Atop her cubbyhole headboard, the numbers on her digital clock flickered and jumped.
In the center of her bed, laid out like it was waiting for her, rested Isobel’s tattered pink dress. The same one Gwen had bought secondhand and altered for her to wear to the Grim Facade.
But Isobel had buried the gown away in the bottom drawer of her dresser.
Seeing it exhumed from its resting place and arranged with such care across her comforter, she now doubted her father or mother could have been responsible for the raid.
But who, then?
“Dad’s coming,” Danny said. “He’s on his way.
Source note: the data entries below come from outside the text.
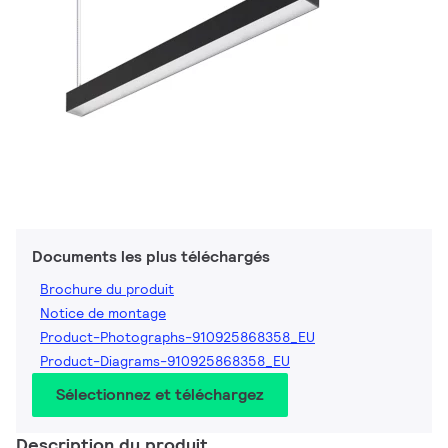
Documents les plus téléchargés
Brochure du produit
Notice de montage
Product-Photographs-910925868358_EU
Product-Diagrams-910925868358_EU
Sélectionnez et téléchargez
Description du produit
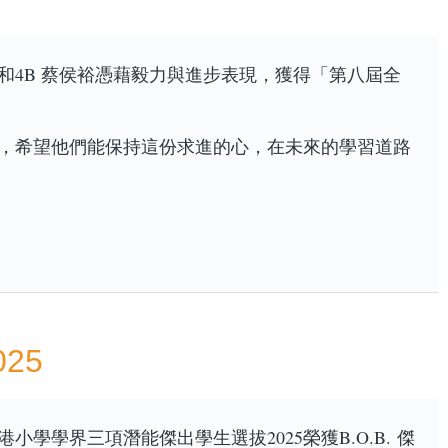
詠潼和4B 蔡侯裕憑藉毅力與進步表現，獲得「第八屆全
，希望他們能保持這份求進的心，在未來的學習道路
25
學學界三項潛能傑出學生選拔2025榮獲B.O.B. 傑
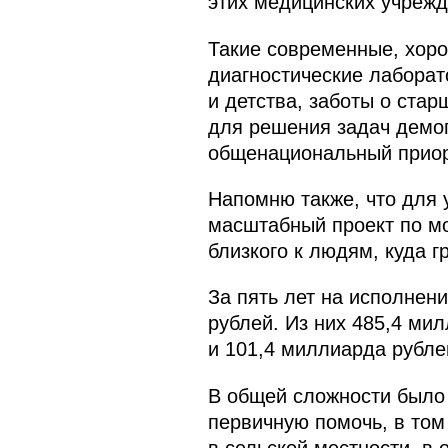
этих медицинских учрежд
Такие современные, хоро
диагностические лаборат
и детства, заботы о ста
для решения задач демог
общенациональный приор
Напомню также, что для
масштабный проект по мо
близкого к людям, куда 
За пять лет на исполнен
рублей. Из них 485,4 ми
и 101,4 миллиарда рубле
В общей сложности было 
первичную помочь, в то
в сельской местности, в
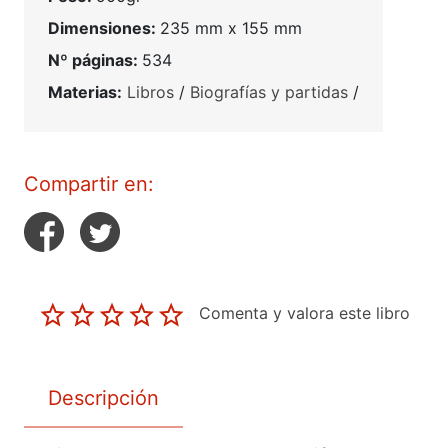
Dimensiones:
235 mm x 155 mm
Nº páginas:
534
Materias:
Libros
/
Biografías y partidas
/
Compartir en:
Comenta y valora este libro
Descripción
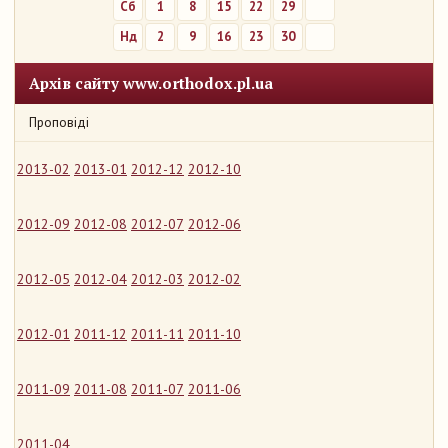
Сб
1
8
15
22
29
Нд
2
9
16
23
30
Архів сайту www.orthodox.pl.ua
Проповіді
2013-02
2013-01
2012-12
2012-10
2012-09
2012-08
2012-07
2012-06
2012-05
2012-04
2012-03
2012-02
2012-01
2011-12
2011-11
2011-10
2011-09
2011-08
2011-07
2011-06
2011-04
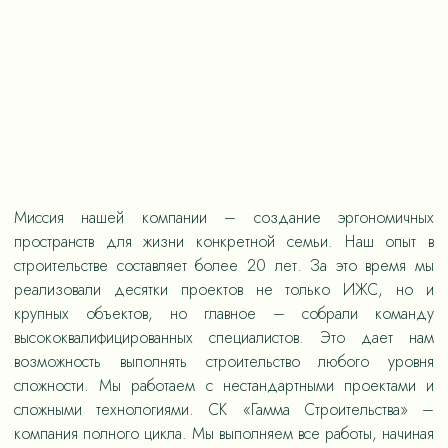
Миссия нашей компании – создание эргономичных
пространств для жизни конкретной семьи. Наш опыт в
строительстве составляет более 20 лет. За это время мы
реализовали десятки проектов не только ИЖС, но и
крупных объектов, но главное – собрали команду
высококвалифицированных специалистов. Это дает нам
возможность выполнять строительство любого уровня
сложности. Мы работаем с нестандартными проектами и
сложными технологиями. СК «Гамма Строительства» –
компания полного цикла. Мы выполняем все работы, начиная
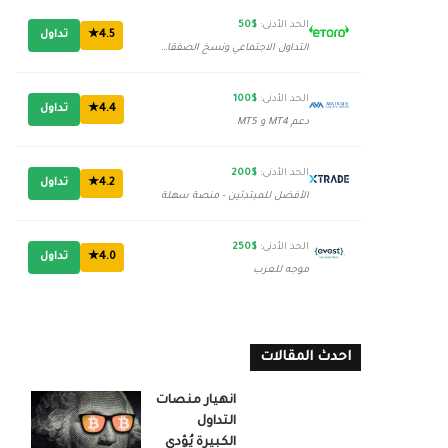
الحد الأدنى:
$50
4.5★
تداول
التداول الاجتماعي ونسخ الصفقات
الحد الأدنى:
$100
4.4★
تداول
دعم MT4 و MT5
الحد الأدنى:
$200
4.2★
تداول
الأفضل للمبتدئين - منصة سهلة
الحد الأدنى:
$250
4.0★
تداول
موجه للعرب
احدث المقالات
انهيار منصات
التداول
الكبيرة يُؤدي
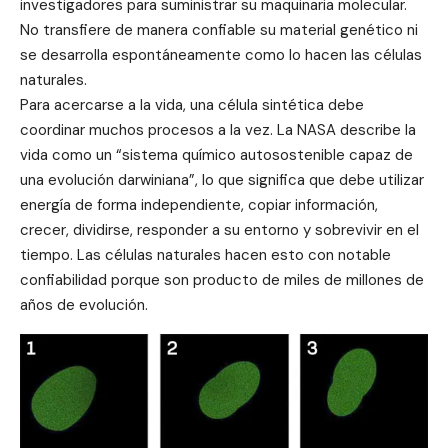
investigadores para suministrar su maquinaria molecular.
No transfiere de manera confiable su material genético ni
se desarrolla espontáneamente como lo hacen las células
naturales.
Para acercarse a la vida, una célula sintética debe
coordinar muchos procesos a la vez. La NASA describe la
vida como un “sistema químico autosostenible capaz de
una evolución darwiniana”, lo que significa que debe utilizar
energía de forma independiente, copiar información,
crecer, dividirse, responder a su entorno y sobrevivir en el
tiempo. Las células naturales hacen esto con notable
confiabilidad porque son producto de miles de millones de
años de evolución.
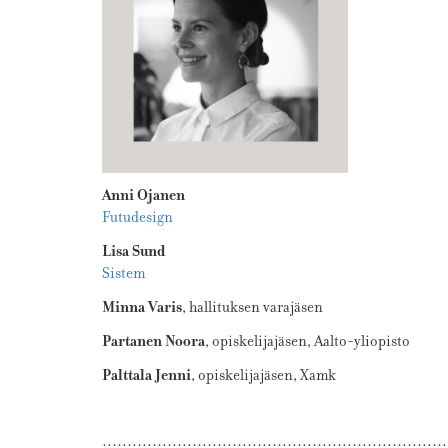
Anni Ojanen
Futudesign
Lisa Sund
Sistem
Minna Varis
, hallituksen varajäsen
Partanen Noora
, opiskelijajäsen, Aalto-yliopisto
Palttala Jenni
, opiskelijajäsen, Xamk
……………………………………………………………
You won’t get far, so you might as well open the door.”
Tuning out her brother’s frantic knocking, Isobel ventured with slow steps to stand at the foot of her bed.
She remembered how Gwen had chosen the gown specifically for its hue, knowing Isobel would be the only one in such a color at the underground goth party.
In a way, the dress had been meant as a beacon, a signal that had allowed Varen to spot her easily amid the sea of black-clad bodies. To make her a light in the dark.
Gwen’s plan had worked, too. Varen had found her right away.
What was more, he’d known her right away.
Isobel placed a hand on the dress, fingers grazing the hemline and torn tulle of its poufy underskirt.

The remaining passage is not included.